Publication Abstract from PubMed
Human thymidylate synthase, a target in cancer chemotherapy, was crystallized from PEG 3350 with 30 mM ammonium sulfate (AS) in the crystallization medium. The crystals are isomorphous with the high-salt crystals ( approximately 2.0 M AS) and the structure has been solved and refined (R = 22.6%, R(free) = 24.3%) at 1.8 A resolution. The high- and low-AS-concentration structures are quite similar, with loop 181-197 is in the inactive conformation. Also, residues 95-106 and 129-135 (eukaryotic inserts region) show high mobility as assessed by poor electron density and high values of crystallographic temperature factors (residues 1-25 and 108-129 are disordered in both structures).

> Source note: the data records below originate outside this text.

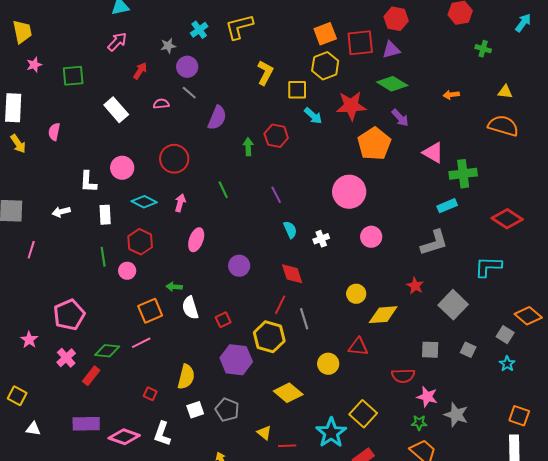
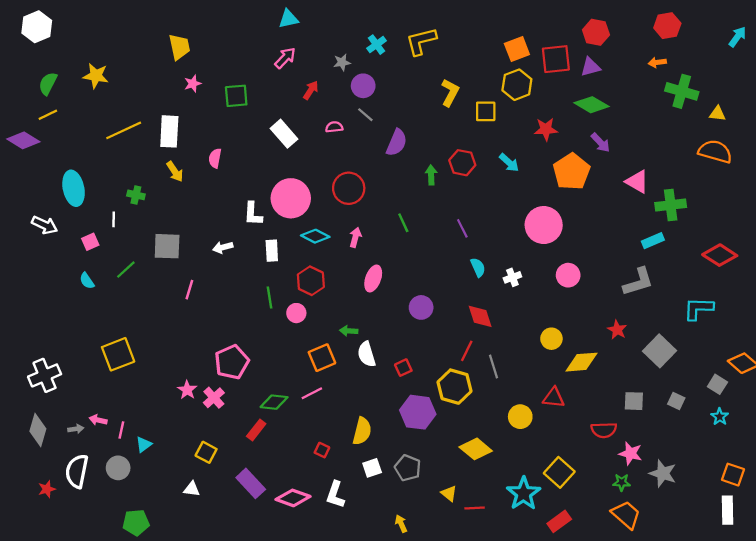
green cross: (483, 49) -> (682, 91), moved, size x1.8
orange arrow: (451, 95) -> (657, 62), moved
red star: (351, 106) -> (546, 129), size x0.7
cyan arrow: (313, 116) -> (509, 163), moved
pink circle: (122, 168) -> (291, 198), size x1.5
pink cross: (66, 358) -> (214, 398), moved
yellow square: (17, 396) -> (206, 452), moved
purple rectangle: (86, 424) -> (251, 483), turned 48

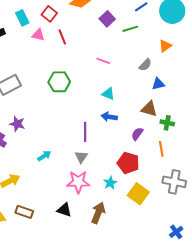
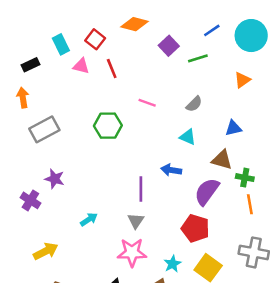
pink line: (103, 61) -> (147, 103), moved
gray semicircle: (145, 65) -> (194, 104), moved
cyan triangle: (108, 94) -> (188, 137), moved
purple semicircle: (137, 134) -> (207, 192), size x1.6
orange line: (161, 149) -> (250, 204), moved
cyan star: (110, 183) -> (173, 264), moved

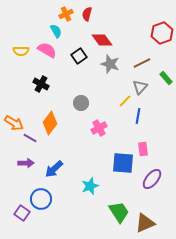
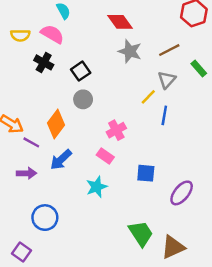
black square: (79, 56) -> (81, 71), moved
black cross: (41, 84) -> (44, 62), moved
gray circle: (81, 103) -> (83, 99), moved
pink rectangle: (143, 149) -> (105, 156), moved, turned -48
blue square: (123, 163) -> (146, 173), size x0.7
blue arrow: (54, 169) -> (61, 160), moved
cyan star: (90, 186) -> (97, 187), moved
purple square: (22, 213) -> (22, 252), moved

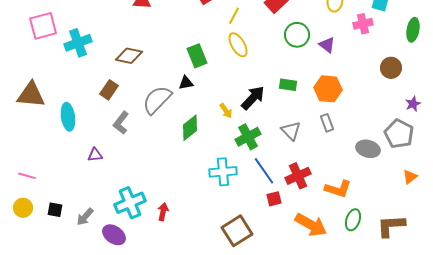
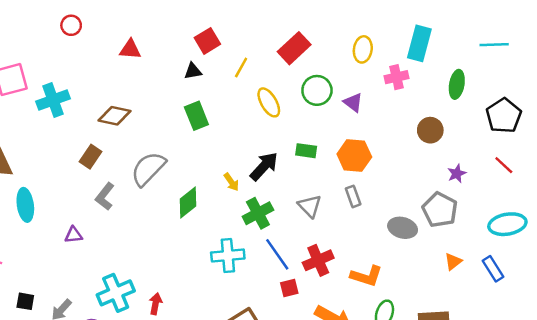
yellow ellipse: (238, 45) -> (269, 102), moved
black triangle: (186, 83) -> (193, 71), moved
cyan ellipse: (68, 117) -> (25, 205), moved

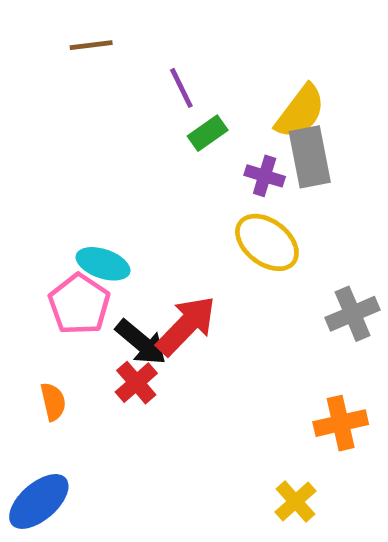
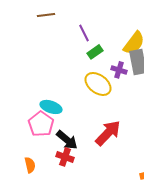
yellow ellipse: (267, 242) -> (98, 84), moved
red arrow: (186, 326) -> (108, 133), moved
red cross: (136, 383) -> (65, 157), turned -30

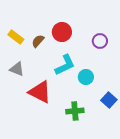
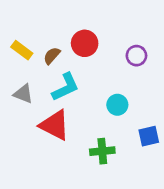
cyan L-shape: (65, 65) -> (66, 87), moved
blue square: (109, 100) -> (149, 136), turned 35

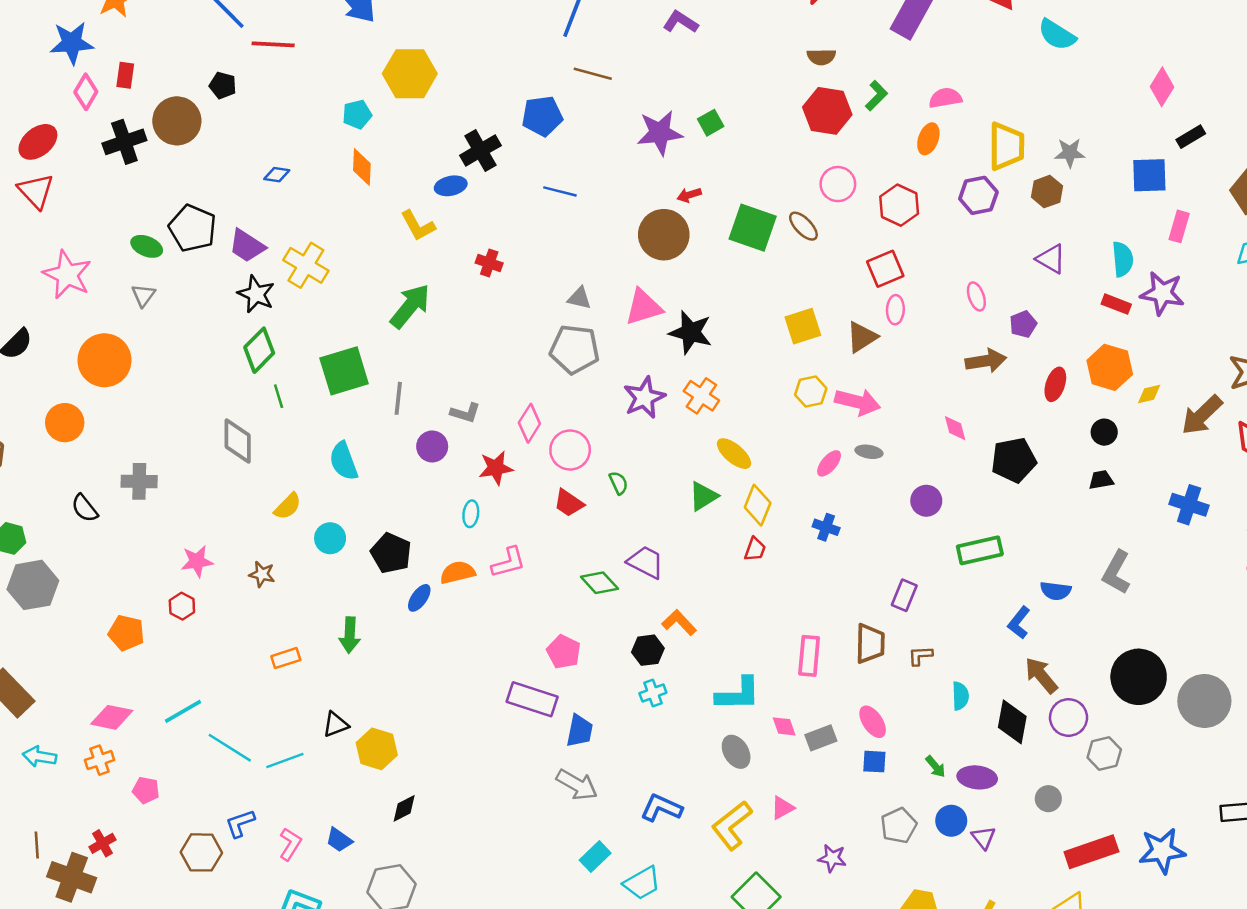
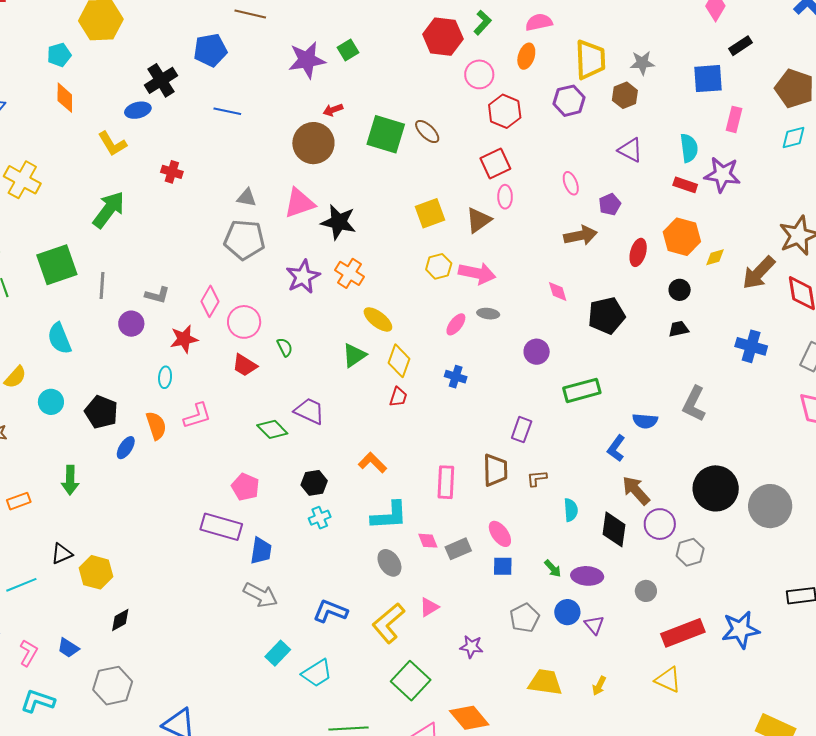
pink circle: (838, 184) -> (479, 74), moved
orange semicircle: (457, 572) -> (156, 426), turned 88
orange L-shape: (679, 623) -> (372, 463), moved

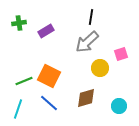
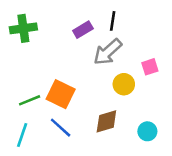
green cross: (19, 23) -> (23, 28), size x1.5
purple rectangle: (46, 31) -> (83, 30), moved

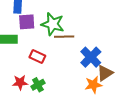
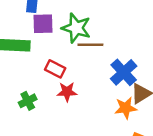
red star: (20, 82) -> (67, 92), moved
green cross: (38, 85) -> (28, 101), moved

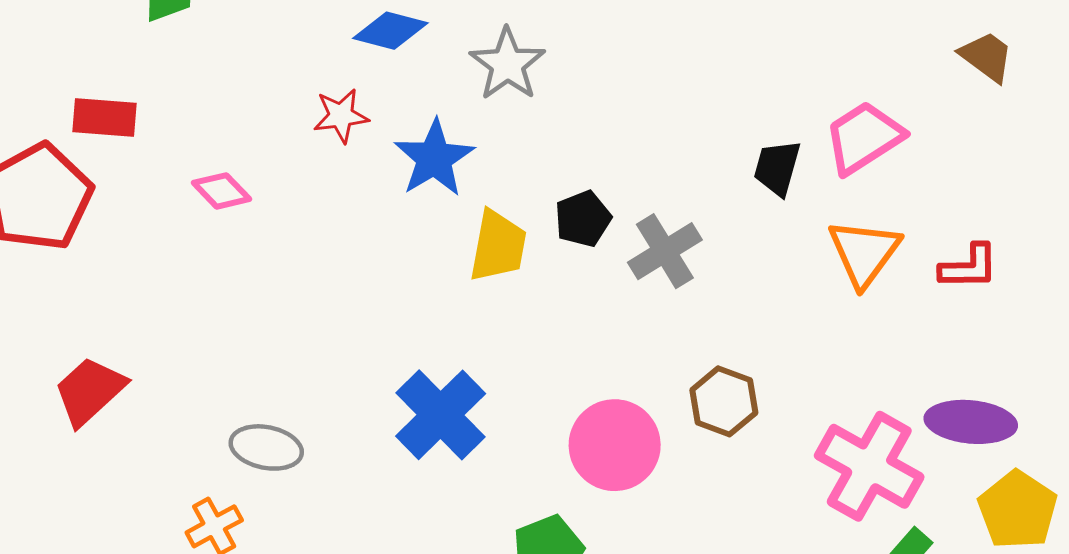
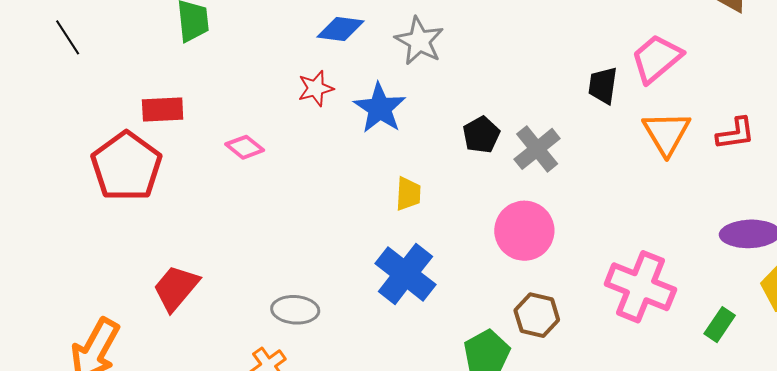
yellow trapezoid: (498, 246) -> (408, 194), moved, size x0.7
brown hexagon: (724, 401) -> (537, 315), moved
pink circle: (615, 445) -> (524, 231), moved
pink cross: (869, 466) -> (640, 287), moved

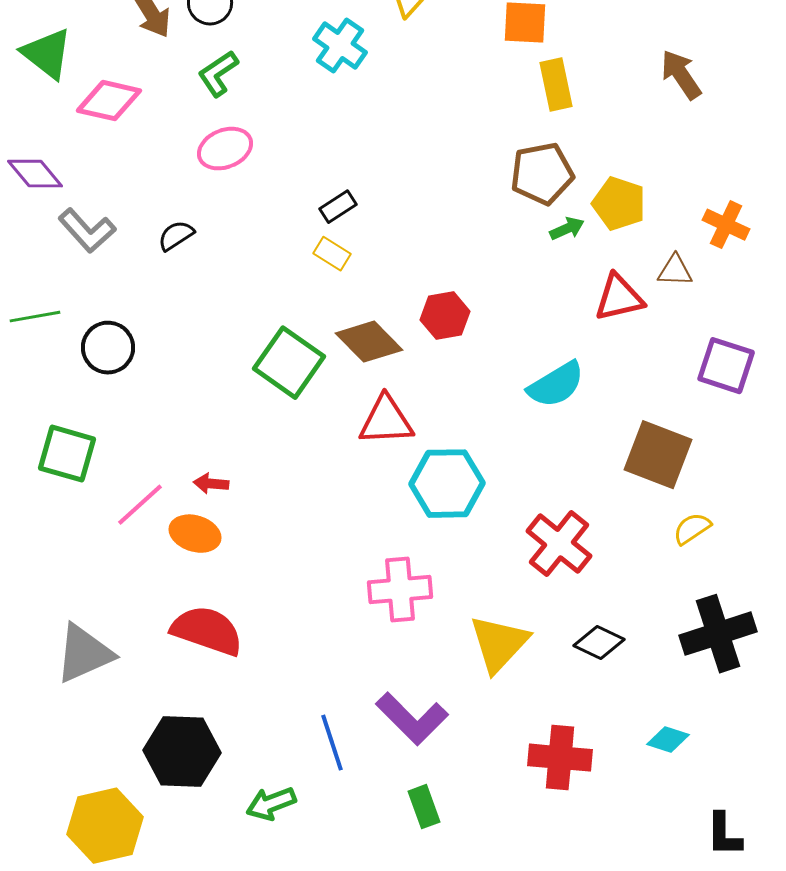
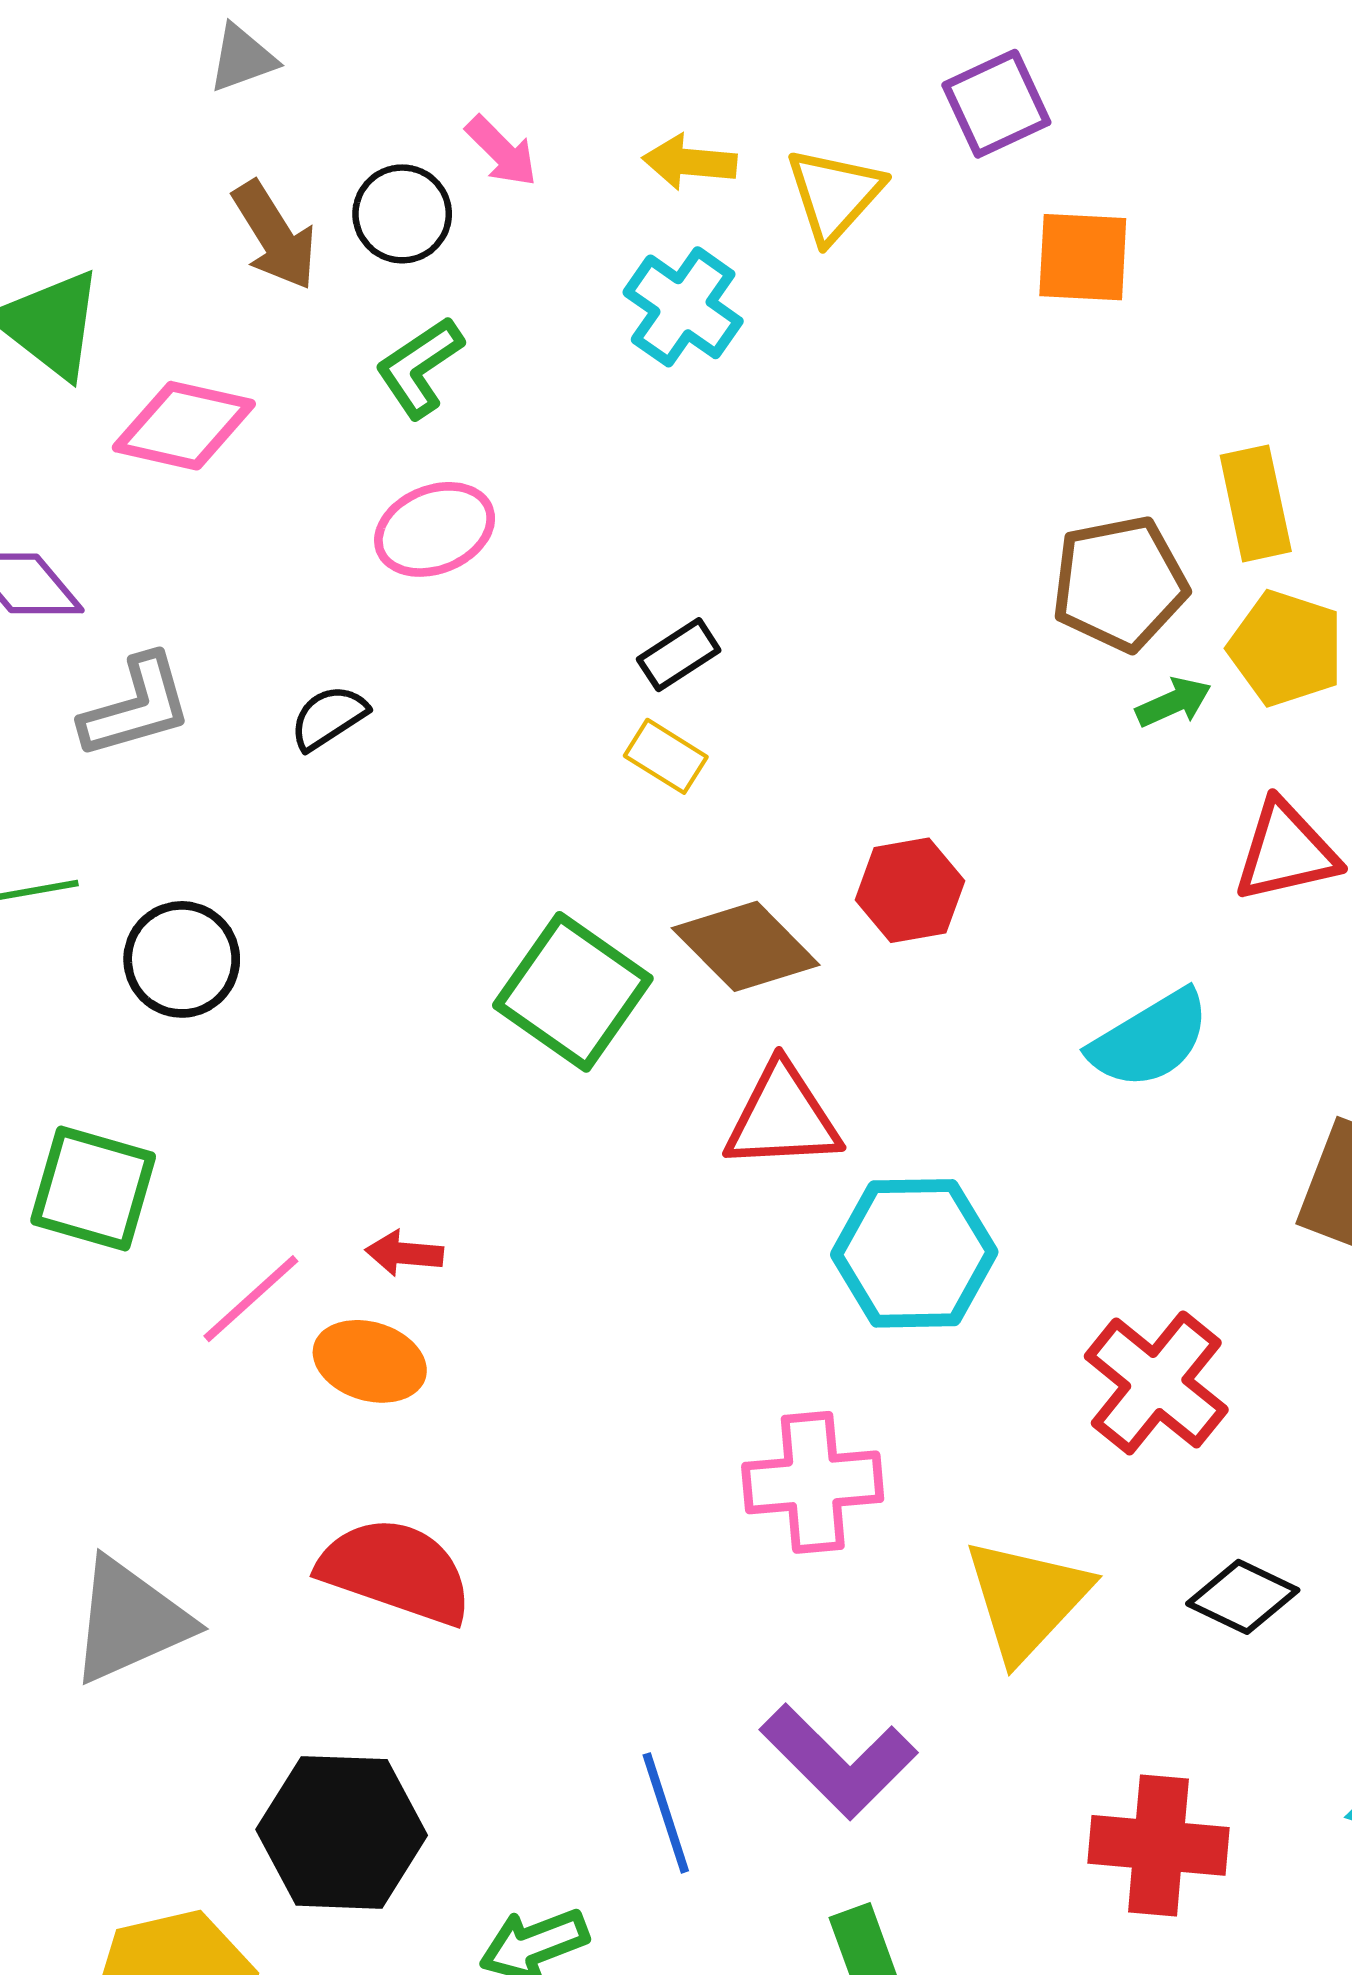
yellow rectangle: (556, 85) -> (1256, 503), moved
gray L-shape: (87, 231) -> (136, 707), turned -64

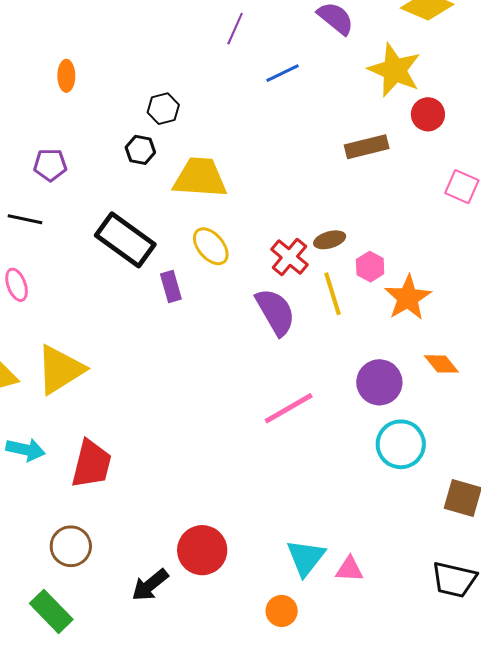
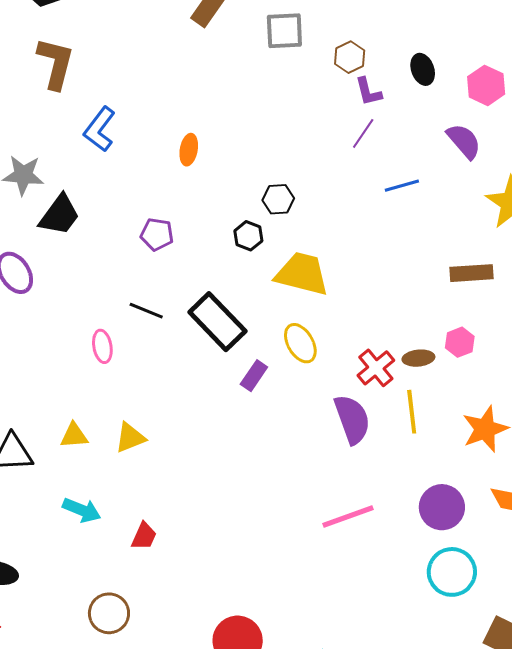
black line: (25, 219) -> (146, 311), moved
pink hexagon: (370, 267) -> (460, 342), moved
purple rectangle: (171, 286) -> (254, 376), turned 40
yellow triangle: (60, 370) -> (130, 438), size x0.6
red trapezoid: (91, 464) -> (144, 536), size x0.6

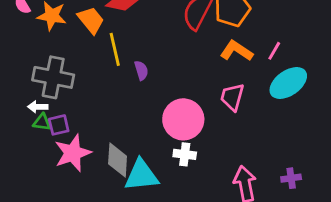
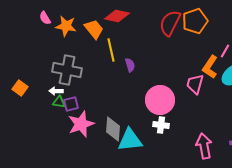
orange L-shape: (237, 51) -> (210, 67), moved, turned -90

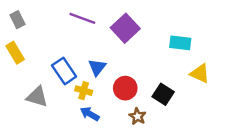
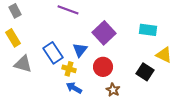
purple square: (125, 28) -> (104, 33), moved
black square: (163, 94) -> (145, 72), moved
gray triangle: (37, 97) -> (23, 64), moved

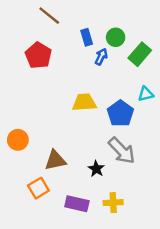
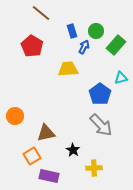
yellow trapezoid: (84, 102) -> (68, 69), moved
black star: (96, 169) -> (73, 150), moved
purple rectangle: (77, 204) -> (49, 176), moved

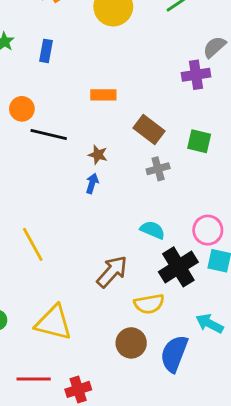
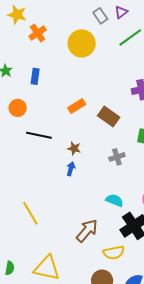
orange rectangle: (103, 95) -> (77, 106), turned -30
orange circle: (22, 109) -> (18, 108), moved
brown rectangle: (149, 130) -> (109, 116), moved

The high mobility of this region may reflect the situation at physiological ionic strength. Of the four sulfate ions observed bound at 2.0 M AS, only two are present at 30 mM AS. The inactive conformation appears to be stabilized by the side chain of Val3 or a leucine residue from the disordered regions. The low-salt conditions of these crystals should be much more suitable for the study of thymidylate synthase inhibitors, especially those that utilize sulfate-binding sites to stabilize the inactive conformation of loop 181-197.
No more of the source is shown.